__Records to process__
+++
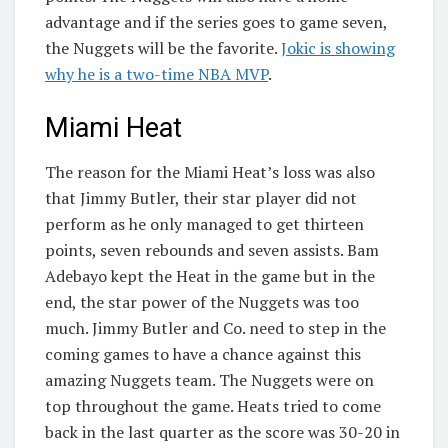
advantage and if the series goes to game seven,
the Nuggets will be the favorite.
Jokic is showing
why he is a two-time NBA MVP
.
Miami Heat
The reason for the Miami Heat’s loss was also
that Jimmy Butler, their star player did not
perform as he only managed to get thirteen
points, seven rebounds and seven assists. Bam
Adebayo kept the Heat in the game but in the
end, the star power of the Nuggets was too
much. Jimmy Butler and Co. need to step in the
coming games to have a chance against this
amazing Nuggets team. The Nuggets were on
top throughout the game. Heats tried to come
back in the last quarter as the score was 30-20 in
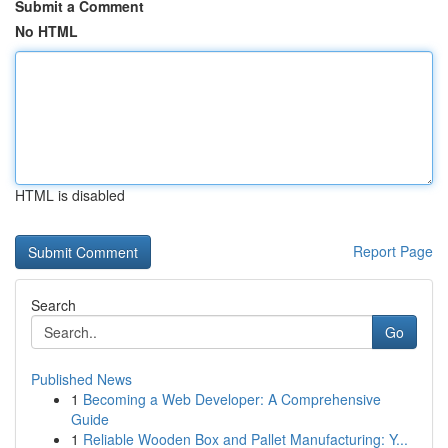
Submit a Comment
No HTML
HTML is disabled
Report Page
Search
Go
Published News
1
Becoming a Web Developer: A Comprehensive
Guide
1
Reliable Wooden Box and Pallet Manufacturing: Y...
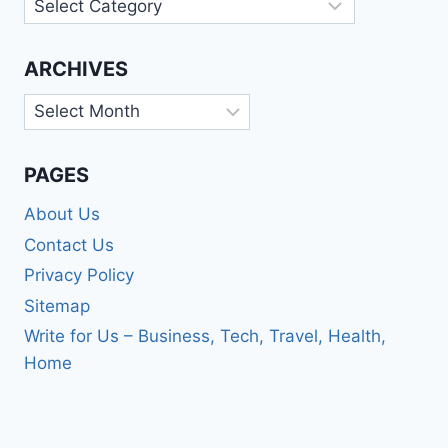
Categories
ARCHIVES
Archives
PAGES
About Us
Contact Us
Privacy Policy
Sitemap
Write for Us – Business, Tech, Travel, Health,
Home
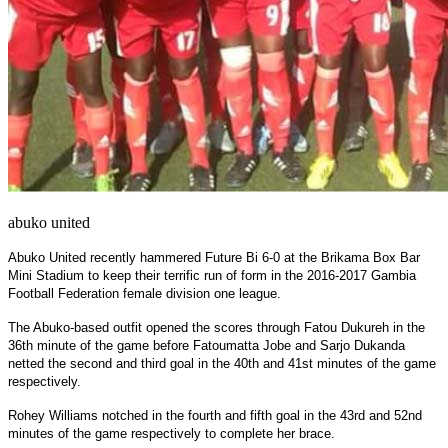
abuko united
Abuko United recently hammered Future Bi 6-0 at the Brikama Box Bar
Mini Stadium to keep their terrific run of form in the 2016-2017 Gambia
Football Federation female division one league.
The Abuko-based outfit opened the scores through Fatou Dukureh in the
36th minute of the game before Fatoumatta Jobe and Sarjo Dukanda
netted the second and third goal in the 40th and 41st minutes of the game
respectively.
Rohey Williams notched in the fourth and fifth goal in the 43rd and 52nd
minutes of the game respectively to complete her brace.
+++
__What is needed__
Reproduce each line of the records above, exactly and without pictures.

__Solution to this task__
advantage and if the series goes to game seven,
the Nuggets will be the favorite.
Jokic is showing
why he is a two-time NBA MVP
.
Miami Heat
The reason for the Miami Heat’s loss was also
that Jimmy Butler, their star player did not
perform as he only managed to get thirteen
points, seven rebounds and seven assists. Bam
Adebayo kept the Heat in the game but in the
end, the star power of the Nuggets was too
much. Jimmy Butler and Co. need to step in the
coming games to have a chance against this
amazing Nuggets team. The Nuggets were on
top throughout the game. Heats tried to come
back in the last quarter as the score was 30-20 in
Submit a Comment
No HTML
HTML is disabled
Report Page
Search
Go
Published News
1
Becoming a Web Developer: A Comprehensive
Guide
1
Reliable Wooden Box and Pallet Manufacturing: Y...
Categories
ARCHIVES
Archives
PAGES
About Us
Contact Us
Privacy Policy
Sitemap
Write for Us – Business, Tech, Travel, Health,
Home
abuko united
Abuko United recently hammered Future Bi 6-0 at the Brikama Box Bar
Mini Stadium to keep their terrific run of form in the 2016-2017 Gambia
Football Federation female division one league.
The Abuko-based outfit opened the scores through Fatou Dukureh in the
36th minute of the game before Fatoumatta Jobe and Sarjo Dukanda
netted the second and third goal in the 40th and 41st minutes of the game
respectively.
Rohey Williams notched in the fourth and fifth goal in the 43rd and 52nd
minutes of the game respectively to complete her brace.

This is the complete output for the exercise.